Este é um checklist prático de 90 dias, testado em mais de 40 empresas clientes, para você chegar a um nível mínimo de aderência à lei.
Mês 1: Diagnóstico e mapeamento
Semana 1-2: Inventário de dados
Responda, com evidências:
- Que dados pessoais coletamos? (CPF, nome, e-mail, telefone, endereço, dados de saúde, dados financeiros)
- De quem? (clientes, funcionários, leads, fornecedores)
- Onde esses dados ficam armazenados? (Google Drive, planilha local, CRM, sistema próprio, e-mails)
- Quem tem acesso? (lista de pessoas e nível de permissão)
Esse mapeamento é a base de tudo. Sem ele, nada mais faz sentido.
Semana 3-4: Base legal
Para cada categoria de dado coletado, documente a base legal que autoriza o tratamento:
- Consentimento (cliente marcou opt-in explícito)
- Execução de contrato (dados necessários para entregar o serviço)
- Interesse legítimo (prospecção comercial, análise de fraude)
- Cumprimento de obrigação legal (dados fiscais, trabalhistas)
A ANPD vai perguntar "por que você tem esse dado?" e você precisa ter resposta clara.
Mês 2: Documentação e processos
Semana 5-6: Política de privacidade
Sua política de privacidade precisa ter, no mínimo:
- Que dados você coleta e por quê
- Com quem você compartilha (lista de processadores terceirizados)
- Por quanto tempo você guarda
- Como o titular exerce seus direitos (acesso, correção, exclusão, portabilidade)
- Contato do DPO (encarregado)
Publique no site com link no rodapé de todas as páginas.
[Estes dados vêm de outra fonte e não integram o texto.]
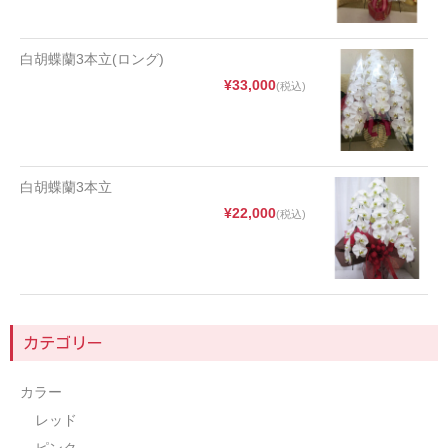
種類
白胡蝶蘭3本立(ロング)
胡蝶蘭
¥33,000
(税込)
バラ[薔薇]
カスミソウ[かすみ草]
白胡蝶蘭3本立
ユリ[百合]
¥22,000
(税込)
ガーベラ
カーネーション
ヒマワリ[ひまわり]
カテゴリー
チューリップ
カラー
予算
レッド
～2,999円
ピンク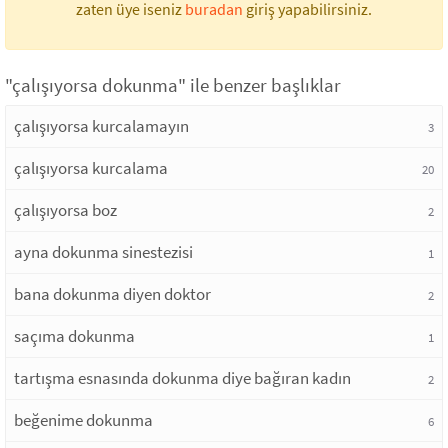
zaten üye iseniz
buradan
giriş yapabilirsiniz.
"çalışıyorsa dokunma" ile benzer başlıklar
çalışıyorsa kurcalamayın
3
çalışıyorsa kurcalama
20
çalışıyorsa boz
2
ayna dokunma sinestezisi
1
bana dokunma diyen doktor
2
saçıma dokunma
1
tartışma esnasında dokunma diye bağıran kadın
2
beğenime dokunma
6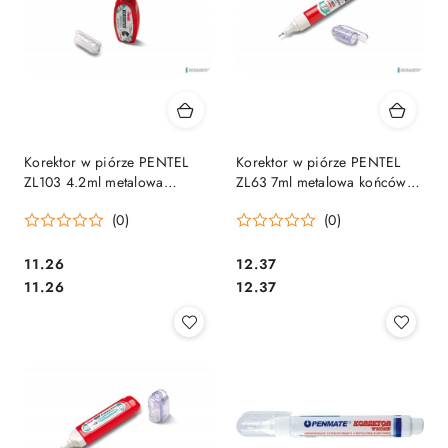
Korektor w piórze PENTEL
Korektor w piórze PENTEL
ZL103 4.2ml metalowa
ZL63 7ml metalowa końcówka
końcówka
okrągły
(0)
(0)
Cena:
Cena:
11.26
12.37
Cena:
Cena:
11.26
12.37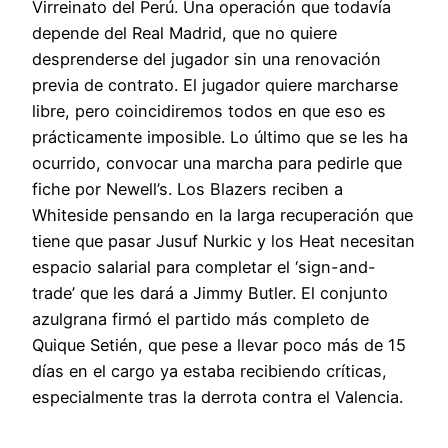
Virreinato del Perú. Una operación que todavía
depende del Real Madrid, que no quiere
desprenderse del jugador sin una renovación
previa de contrato. El jugador quiere marcharse
libre, pero coincidiremos todos en que eso es
prácticamente imposible. Lo último que se les ha
ocurrido, convocar una marcha para pedirle que
fiche por Newell’s. Los Blazers reciben a
Whiteside pensando en la larga recuperación que
tiene que pasar Jusuf Nurkic y los Heat necesitan
espacio salarial para completar el ‘sign-and-
trade’ que les dará a Jimmy Butler. El conjunto
azulgrana firmó el partido más completo de
Quique Setién, que pese a llevar poco más de 15
días en el cargo ya estaba recibiendo críticas,
especialmente tras la derrota contra el Valencia.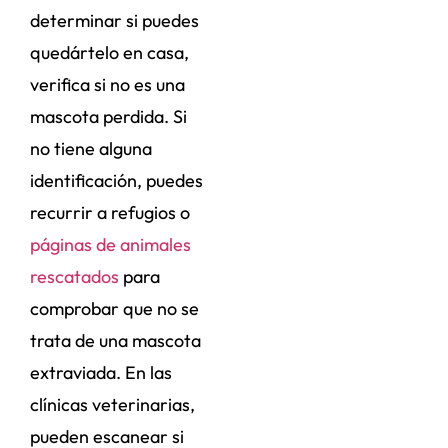
determinar si puedes
quedártelo en casa,
verifica si no es una
mascota perdida. Si
no tiene alguna
identificación, puedes
recurrir a refugios o
páginas de animales
rescatados
para
comprobar que no se
trata de una mascota
extraviada. En las
clínicas veterinarias,
pueden escanear si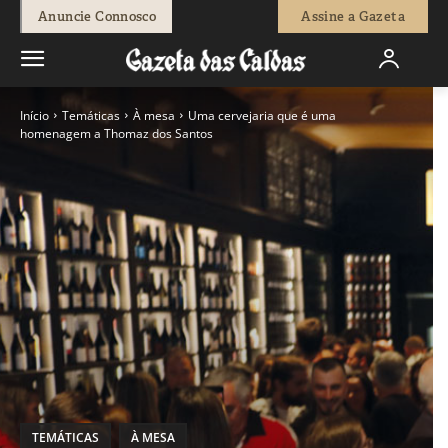
Anuncie Connosco
Assine a Gazeta
Início
Temáticas
À mesa
Uma cervejaria que é uma
homenagem a Thomaz dos Santos
TEMÁTICAS
À MESA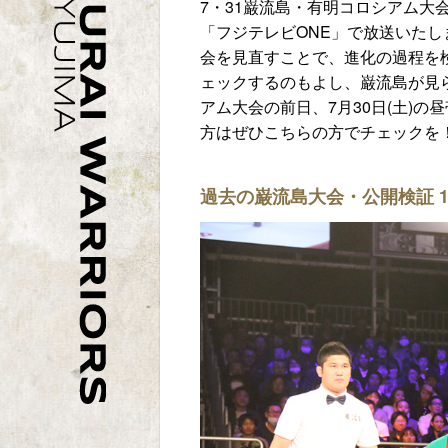
7・31巌流島・有明コロシアム大
「フジテレビONE」で放送いたし
会を見直すことで、進化の過程を
ェックするのもよし、巌流島が見
アム大会の前日、7月30日(土)の
方はぜひこちらの方でチェックを
過去の巌流島大会・公開検証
E — ponto crítico — garanta que ela corresponde ao que você realmente faz na operação.
Semana 7-8: Canal de atendimento ao titular
Você precisa ter um canal (e-mail ou formulário) para que titulares peçam acesso, correção ou exclusão dos dados deles. A ANPD exige resposta em até 15 dias corridos.
Crie um endereço dedicado (ex: dpo@suaempresa.com.br ou privacidade@suaempresa.com.br) e documente o processo interno para responder pedidos.
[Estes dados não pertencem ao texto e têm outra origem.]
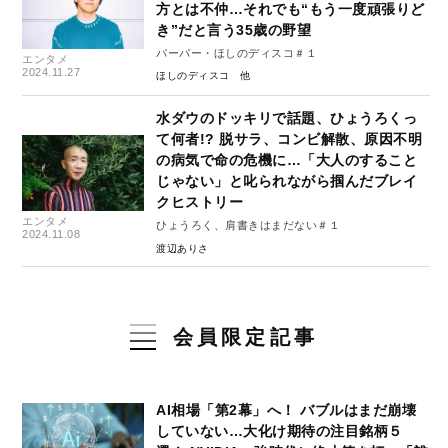
方とは不仲…それでも“もう一度頑張りど
き”だと言う35歳の野望
パーパー・ほしのディスコ＃１
エンタメ
2024.11.27
ほしのディスコ
水ダウのドッキリで話題、ひょうろくっ
て何者!? 脱サラ、コンビ解散、原因不明
の病気で命の危機に…「大人のすること
じゃない」と叱られながら掴んだブレイ
クヒストリー
エンタメ
ひょうろく、肩書きはまだない＃１
2024.11.08
渡辺ありさ
会員限定記事
AI相場「第2幕」へ！ バブルはまだ崩壊
していない…大化け期待の注目銘柄５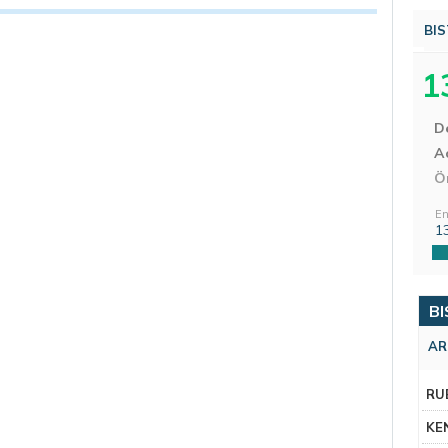
BIS
1
D
Aç
Ö
En
1
BI
AR
RU
KE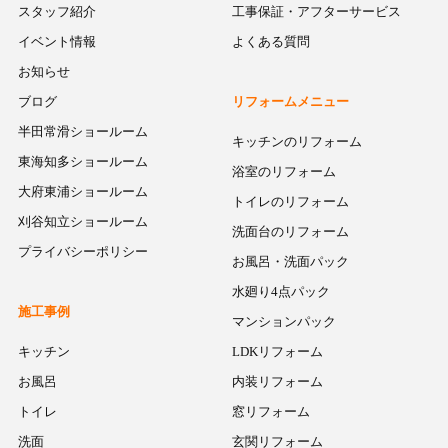
スタッフ紹介
工事保証・アフターサービス
イベント情報
よくある質問
お知らせ
ブログ
リフォームメニュー
半田常滑ショールーム
キッチンのリフォーム
東海知多ショールーム
浴室のリフォーム
大府東浦ショールーム
トイレのリフォーム
刈谷知立ショールーム
洗面台のリフォーム
プライバシーポリシー
お風呂・洗面パック
水廻り4点パック
施工事例
マンションパック
キッチン
LDKリフォーム
お風呂
内装リフォーム
トイレ
窓リフォーム
洗面
玄関リフォーム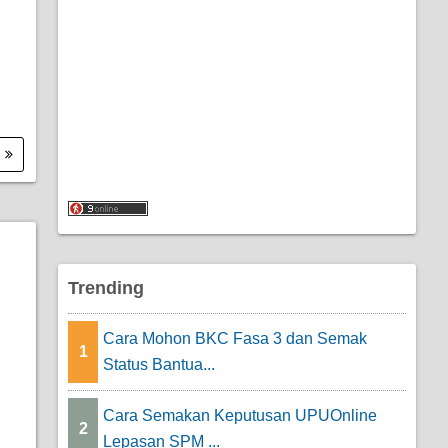
.
Trending
Cara Mohon BKC Fasa 3 dan Semak
1
Status Bantua...
Cara Semakan Keputusan UPUOnline
2
Lepasan SPM ...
Mês 3: Infraestrutura e treinamento
Semana 9-10: Segurança técnica
- Criptografia em trânsito (HTTPS em todo o site e sistemas)
- Criptografia em repouso (dados sensíveis criptografados no banco)
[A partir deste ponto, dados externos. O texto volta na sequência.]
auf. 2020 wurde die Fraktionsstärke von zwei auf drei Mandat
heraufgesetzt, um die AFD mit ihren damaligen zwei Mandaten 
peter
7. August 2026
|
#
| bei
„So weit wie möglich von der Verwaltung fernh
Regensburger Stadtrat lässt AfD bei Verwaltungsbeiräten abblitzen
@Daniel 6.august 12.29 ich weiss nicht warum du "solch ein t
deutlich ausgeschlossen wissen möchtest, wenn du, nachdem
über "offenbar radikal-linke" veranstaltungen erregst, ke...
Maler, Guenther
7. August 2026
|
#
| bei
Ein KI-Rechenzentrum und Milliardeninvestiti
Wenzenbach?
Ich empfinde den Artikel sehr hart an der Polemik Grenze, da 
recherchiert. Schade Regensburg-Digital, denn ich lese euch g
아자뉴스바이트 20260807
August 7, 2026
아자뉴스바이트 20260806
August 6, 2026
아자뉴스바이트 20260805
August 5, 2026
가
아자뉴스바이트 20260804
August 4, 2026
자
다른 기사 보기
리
- Controle de acesso (cada pessoa só vê o que precisa — princípio do menor privilégio)
- Logs de acesso (quem acessou o quê e quando)
- Backup regular (pelo menos diário, com teste de restauração)
Para operações pequenas, uma plataforma como Supabase ou AWS já entrega isso "de graça" desde que você configure corretamente.
Semana 11-12: Treinamento de equipe
Todo colaborador que lida com dados pessoais precisa de treinamento básico:
- O que é LGPD e por que importa
- Como identificar dado pessoal
- O que fazer em caso de incidente (vazamento, perda)
- Como reportar pedidos de titulares
Não precisa ser curso formal. Uma reunião de 1 hora por trimestre + documento de referência interno já te protege bastante.
O que a ANPD realmente fiscaliza
Em ordem de prioridade, baseado nos casos públicos:
- Política de privacidade ausente ou desatualizada — multa fácil, muito comum
- Consentimento não documentado (opt-in genérico no rodapé não vale)
- Falta de resposta a titulares em 15 dias
- Compartilhamento com terceiros sem informar
- Incidentes de segurança não comunicados à ANPD
Os pontos 1 a 4 você resolve com documentação e processo. O 5 é o mais complicado e exige infraestrutura.
Ferramentas que ajudam
Você pode fazer tudo isso com planilha, Google Docs e e-mail — e muitas empresas começam assim. Conforme cresce, compensa usar uma ferramenta integrada.
O Compliance Analyzer do marketplace faz exatamente esse diagnóstico em 40 minutos, identifica os gaps, e gera um plano de ação priorizado com responsável, prazo e esforço. Incluso no plano Pro.
Conclusão
LGPD não é bicho de sete cabeças, mas exige disciplina. O pior cenário é ignorar até chegar uma notificação — aí você tem 15 dias para responder e, sem preparo, vira caos.
Começar agora, com um plano de 90 dias bem executado, resolve 80% do risco regulatório. Os outros 20% são ajustes finos que você faz ao longo do tempo.